(Items from a dataset)
::::::

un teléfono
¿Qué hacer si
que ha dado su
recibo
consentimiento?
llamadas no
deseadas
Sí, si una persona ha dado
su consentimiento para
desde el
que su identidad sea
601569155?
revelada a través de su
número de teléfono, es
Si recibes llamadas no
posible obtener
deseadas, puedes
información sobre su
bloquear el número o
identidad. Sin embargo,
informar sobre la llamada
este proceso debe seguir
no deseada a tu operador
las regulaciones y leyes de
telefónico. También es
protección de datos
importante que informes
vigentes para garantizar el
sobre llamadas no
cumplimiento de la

::::::

### [WHAT YOU SHOULD DO]
For every entry in the records above, write an exact copy.

### [RESULT OF THIS EXERCISE]
un teléfono
¿Qué hacer si
que ha dado su
recibo
consentimiento?
llamadas no
deseadas
Sí, si una persona ha dado
su consentimiento para
desde el
que su identidad sea
601569155?
revelada a través de su
número de teléfono, es
Si recibes llamadas no
posible obtener
deseadas, puedes
información sobre su
bloquear el número o
identidad. Sin embargo,
informar sobre la llamada
este proceso debe seguir
no deseada a tu operador
las regulaciones y leyes de
telefónico. También es
protección de datos
importante que informes
vigentes para garantizar el
sobre llamadas no
cumplimiento de la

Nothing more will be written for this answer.